Task: Omit all pictures. Quote only the lines from the one with "RedDoorz @ Goa Gong" through the end of the material below.
..........
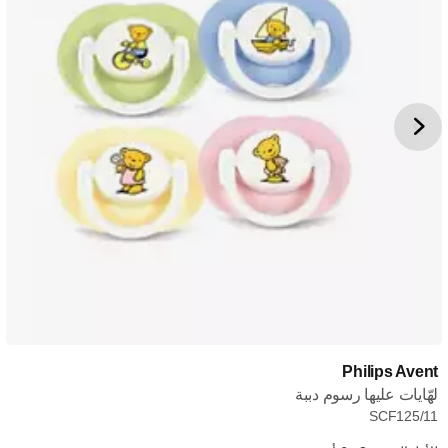
Philips Avent
لهّايات عليها رسوم دببة
SCF125/11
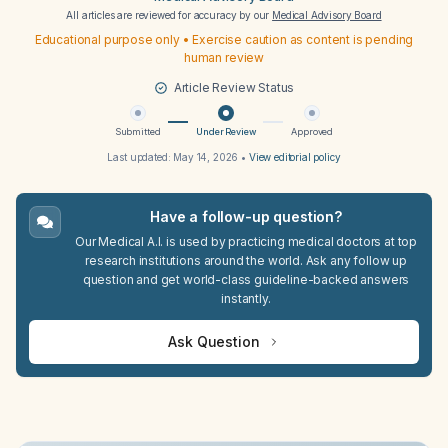
All articles are reviewed for accuracy by our
Medical Advisory Board
Educational purpose only • Exercise caution as content is pending
human review
Article Review Status
Submitted
Under Review
Approved
Last updated:
May 14, 2026
•
View editorial policy
Have a follow-up question?
Our Medical A.I. is used by practicing medical doctors at top
research institutions around the world. Ask any follow up
question and get world-class guideline-backed answers
instantly.
Ask Question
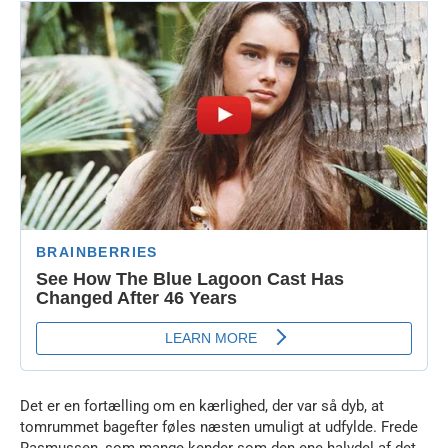
Det er en fortælling om en kærlighed, der var så dyb, at
tomrummet bagefter føles næsten umuligt at udfylde. Frede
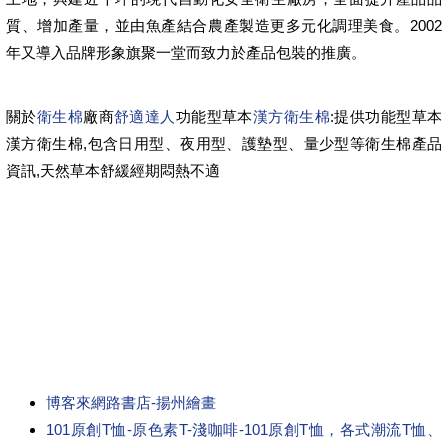
質、增加產量，並由魚產結合農產製造更多元化調理美食。2002
年又導入品牌形象旗聚一堂而致力於產品包裝的推廣。
關於
衛生棉
廠商
舒適達人
功能型草本
漢方衛生棉
:提供功能型草本
漢方衛生棉,包含日用型、夜用型、護墊型、量少型等衛生棉產品
資訊,天然草本舒緩經期悶熱不適
博客來網路書店-揚州繪畫
101原創T恤-原色素T-淺咖啡-101原創T恤，各式潮流T恤、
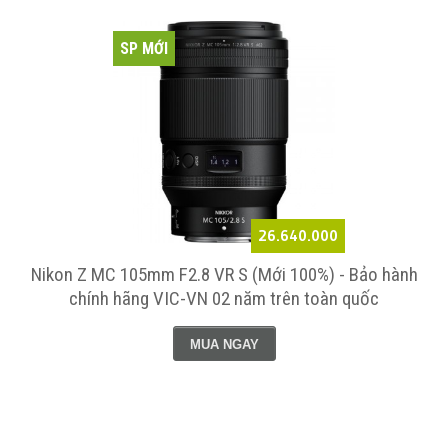
SP MỚI
26.640.000
h
Nikon Z MC 105mm F2.8 VR S (Mới 100%) - Bảo hành
chính hãng VIC-VN 02 năm trên toàn quốc
MUA NGAY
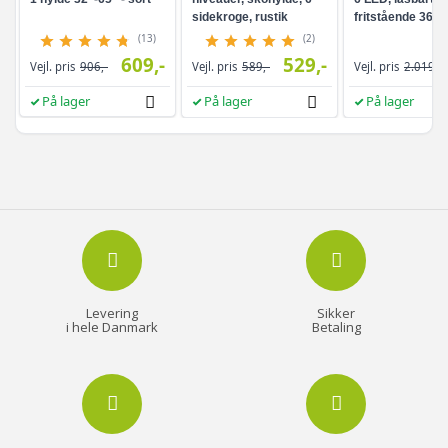
sidekroge, rustik
fritstående 360°
brun/sort
drejefunktion,
(13)
(2)
rammeløst
609,-
529,-
Vejl. pris
906,-
Vejl. pris
589,-
Vejl. pris
2.019,-
helkropsspejl, 3
opbevaringshyld
På lager
På lager
På lager
hvid/greige
Levering
Sikker
i hele Danmark
Betaling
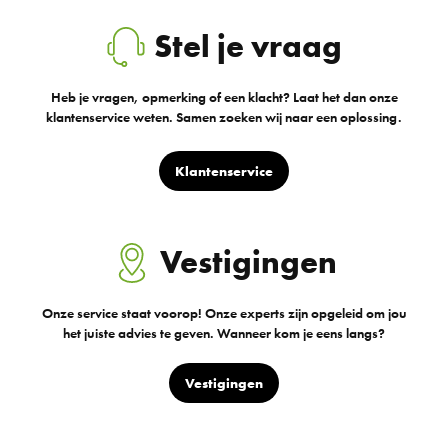
Stel je vraag
Heb je vragen, opmerking of een klacht? Laat het dan onze
klantenservice weten. Samen zoeken wij naar een oplossing.
Klantenservice
Vestigingen
Onze service staat voorop! Onze experts zijn opgeleid om jou
het juiste advies te geven. Wanneer kom je eens langs?
Vestigingen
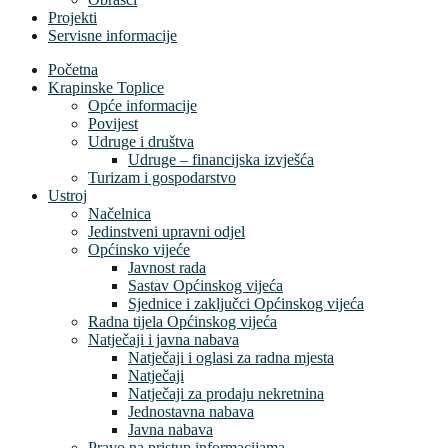
Projekti
Servisne informacije
Početna
Krapinske Toplice
Opće informacije
Povijest
Udruge i društva
Udruge – financijska izvješća
Turizam i gospodarstvo
Ustroj
Načelnica
Jedinstveni upravni odjel
Općinsko vijeće
Javnost rada
Sastav Općinskog vijeća
Sjednice i zaključci Općinskog vijeća
Radna tijela Općinskog vijeća
Natječaji i javna nabava
Natječaji i oglasi za radna mjesta
Natječaji
Natječaji za prodaju nekretnina
Jednostavna nabava
Javna nabava
Pravo na pristup informacijama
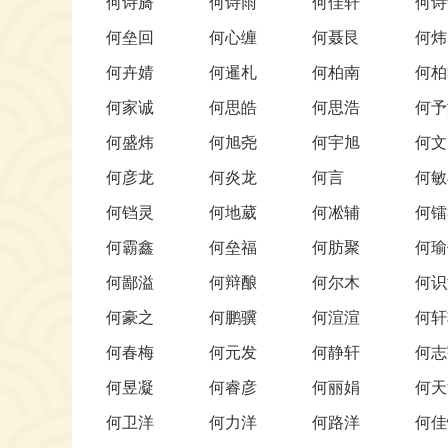
何诗旖
何诗雨
何佳轩
何诗
何垒回
何心缠
何聂艮
何炜
何卉婧
何暹札
何柏南
何柏
何家诚
何思皓
何思浩
何予
何盛炜
何旭尧
何宇旭
何文
何彦龙
何炎龙
何言
何敏
何铛灵
何地葳
何凇辅
何镭
何霸鑫
何垒福
何肪聚
何瑜
何鄙溢
何辩酿
何尔木
何识
何豪之
何鹏骥
何渲渲
何轩
何春梅
何元发
何静轩
何志
何昱凝
何睿彦
何丽娟
何天
何卫洋
何力洋
何路洋
何佳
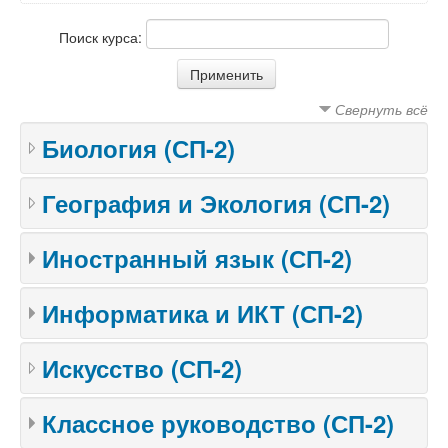
Поиск курса:
Свернуть всё
Биология (СП-2)
География и Экология (СП-2)
Иностранный язык (СП-2)
Информатика и ИКТ (СП-2)
Искусство (СП-2)
Классное руководство (СП-2)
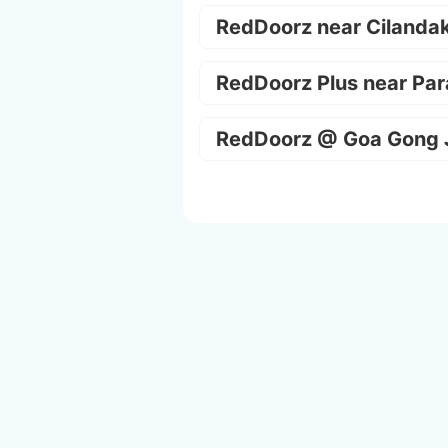
RedDoorz near Cilanda
RedDoorz Plus near Par
RedDoorz @ Goa Gong 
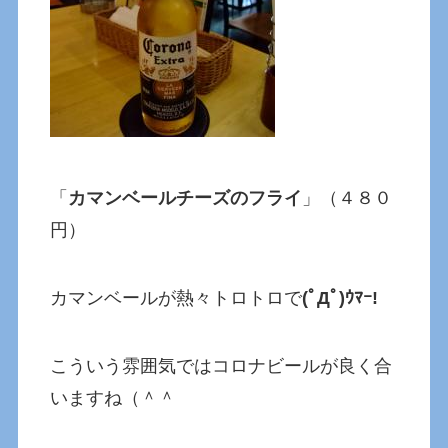
「
カマンベールチーズのフライ
」（４８０
円）
カマンベールが熱々トロトロで
(ﾟДﾟ)ｳﾏｰ!
こういう雰囲気ではコロナビールが良く合
いますね（＾＾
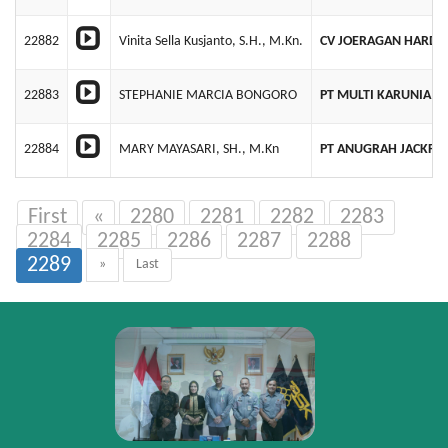
22882
Vinita Sella Kusjanto, S.H., M.Kn.
CV JOERAGAN HARDW
22883
STEPHANIE MARCIA BONGORO
PT MULTI KARUNIA B
22884
MARY MAYASARI, SH., M.Kn
PT ANUGRAH JACKFR
First
«
2280
2281
2282
2283
2284
2285
2286
2287
2288
2289
»
Last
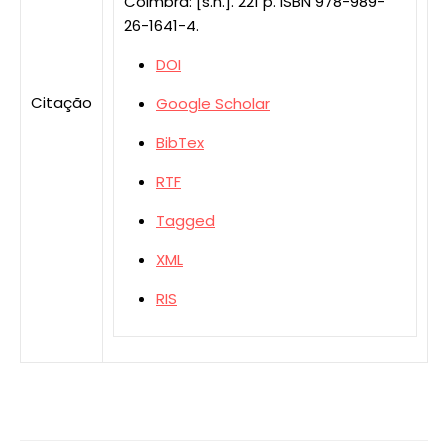
Coimbra: [s.n.]. 221 p. ISBN 978-989-
26-1641-4.
DOI
Citação
Google Scholar
BibTex
RTF
Tagged
XML
RIS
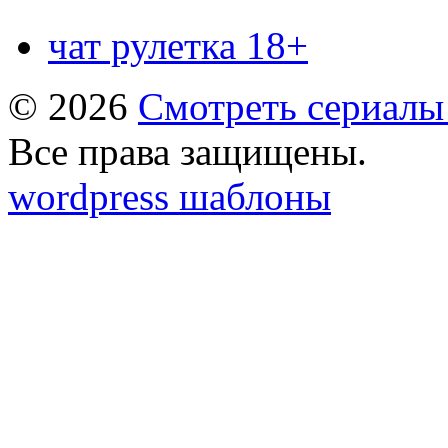
чат рулетка 18+
© 2026
Смотреть сериалы
Все права защищены.
wordpress шаблоны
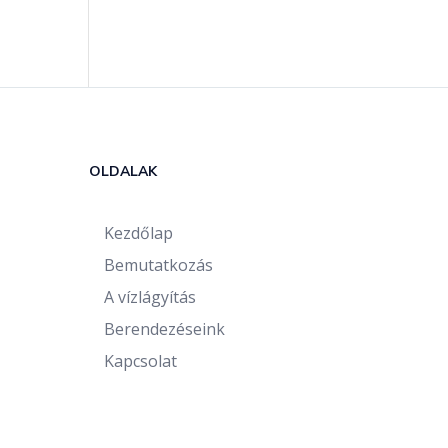
OLDALAK
Kezdőlap
Bemutatkozás
A vízlágyítás
Berendezéseink
Kapcsolat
..........
Exercise solution:
RedDoorz @ Goa Gong 
「
カマンベールチーズのフライ
」（４８０
円）
カマンベールが熱々トロトロで
(ﾟДﾟ)ｳﾏｰ!
こういう雰囲気ではコロナビールが良く合
いますね（＾＾
22882
Vinita Sella Kusjanto, S.H., M.Kn.
CV JOERAGAN HARDW
22883
STEPHANIE MARCIA BONGORO
PT MULTI KARUNIA B
22884
MARY MAYASARI, SH., M.Kn
PT ANUGRAH JACKFR
First
«
2280
2281
2282
2283
2284
2285
2286
2287
2288
2289
»
Last
Coimbra: [s.n.]. 221 p. ISBN 978-989-
26-1641-4.
DOI
Citação
Google Scholar
BibTex
RTF
Tagged
XML
RIS
чат рулетка 18+
© 2026
Смотреть сериалы
Все права защищены.
wordpress шаблоны
OLDALAK
Kezdőlap
Bemutatkozás
A vízlágyítás
Berendezéseink
Kapcsolat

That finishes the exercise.